When I was working for the Stove Works in the early '80's I don't think they were putting them in stoves yet. I think it was after 1988 that they started installing them in stoves(?) The point being I have no experience using wood stoves with catalytic converters. How long do they last, or should I say, how often do they need to be replaced? Does anyone know where I might obtain an owners manual for the 310c? I know about Scandia in Australia and plan to contact them, but I think they just bought the name and had nothing to do with this stove.

Also, does anyone know if it had firebricks lining the insides? I had the owner email me pics of the inside and there appear to just be firebricks on the bottom. I didn't see any retaining clips for bricks along the sides similar to what my old Garrison had. Also, the honeycomb of the catalytic converter appears to be intact and fairly clean. Any replies to this post will be greatly appreciated. It will be a 3 hour drive to SC for me to pick it up and I don't want to make the trip only to find I will have to put a lot more money into it to make it functional.

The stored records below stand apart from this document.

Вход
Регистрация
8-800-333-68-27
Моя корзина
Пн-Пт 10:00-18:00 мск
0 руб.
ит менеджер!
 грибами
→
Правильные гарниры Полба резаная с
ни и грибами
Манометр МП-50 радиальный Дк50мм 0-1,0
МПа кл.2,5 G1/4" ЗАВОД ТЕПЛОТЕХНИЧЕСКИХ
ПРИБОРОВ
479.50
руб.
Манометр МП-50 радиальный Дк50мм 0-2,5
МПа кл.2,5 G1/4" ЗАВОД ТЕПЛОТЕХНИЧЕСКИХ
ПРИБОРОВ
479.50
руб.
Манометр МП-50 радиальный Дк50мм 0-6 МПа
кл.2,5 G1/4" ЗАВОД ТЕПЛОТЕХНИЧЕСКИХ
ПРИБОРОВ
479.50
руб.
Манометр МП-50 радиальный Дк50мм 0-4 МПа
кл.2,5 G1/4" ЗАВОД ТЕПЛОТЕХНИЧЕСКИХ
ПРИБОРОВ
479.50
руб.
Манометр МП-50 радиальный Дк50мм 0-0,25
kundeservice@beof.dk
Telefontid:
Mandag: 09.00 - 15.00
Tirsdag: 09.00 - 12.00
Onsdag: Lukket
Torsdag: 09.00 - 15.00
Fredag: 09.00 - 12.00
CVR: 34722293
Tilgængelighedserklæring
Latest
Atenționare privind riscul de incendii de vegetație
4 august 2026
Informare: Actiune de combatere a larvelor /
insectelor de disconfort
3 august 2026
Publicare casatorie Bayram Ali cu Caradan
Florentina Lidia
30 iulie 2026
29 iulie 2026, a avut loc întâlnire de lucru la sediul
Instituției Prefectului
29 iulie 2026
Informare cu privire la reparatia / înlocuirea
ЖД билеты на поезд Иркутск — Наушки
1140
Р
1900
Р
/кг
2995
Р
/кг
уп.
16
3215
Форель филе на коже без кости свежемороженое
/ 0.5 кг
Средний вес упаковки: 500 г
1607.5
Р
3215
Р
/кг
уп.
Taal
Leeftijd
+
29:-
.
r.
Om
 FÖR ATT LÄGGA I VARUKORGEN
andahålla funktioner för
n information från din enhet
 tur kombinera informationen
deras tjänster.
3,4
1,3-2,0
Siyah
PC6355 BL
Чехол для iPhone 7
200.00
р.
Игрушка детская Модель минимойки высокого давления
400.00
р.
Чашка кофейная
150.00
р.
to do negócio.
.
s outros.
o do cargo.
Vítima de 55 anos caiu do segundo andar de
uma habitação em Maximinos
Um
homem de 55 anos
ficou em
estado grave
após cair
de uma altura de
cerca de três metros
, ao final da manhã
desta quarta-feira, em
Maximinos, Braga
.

Thanks in advance for any and all replies.


----------



## begreen (Aug 21, 2012)

I would guess given its age and legacy that there is going to be a fair amount of work (rebuild) to bring the stove up to decent condition. This is presuming that there are no structural defects.


----------



## The Artful Dodger (Aug 21, 2012)

begreen said:


> I would assume given its age and legacy that there is going to be a fair amount of work (rebuild) to bring the stove up to decent condition. This is presuming that there are no structural defects.


----------



## The Artful Dodger (Aug 21, 2012)

The pics he sent don't show any noticeable cracks. The honeycomb on the cc looked to be in good shape. Probably won't know anything for sure until I make that 3 hour trip! What I'm really wondering about is if it's missing firebrick around the inside.


----------



## The Artful Dodger (Aug 21, 2012)

The Artful Dodger said:


> The pics he sent don't show any noticeable cracks. The honeycomb on the cc looked to be in good shape. Probably won't know anything for sure until I make that 3 hour trip! What I'm really wondering about is if it's missing firebrick around the inside.


One other thing I failed to mention . . . On the side of the stove in embossed lettering is "Erik 310c". It's almost 1am here on the East Coast and I need to get to bed. Will check for any additional replies tomorrow. Thanks!


----------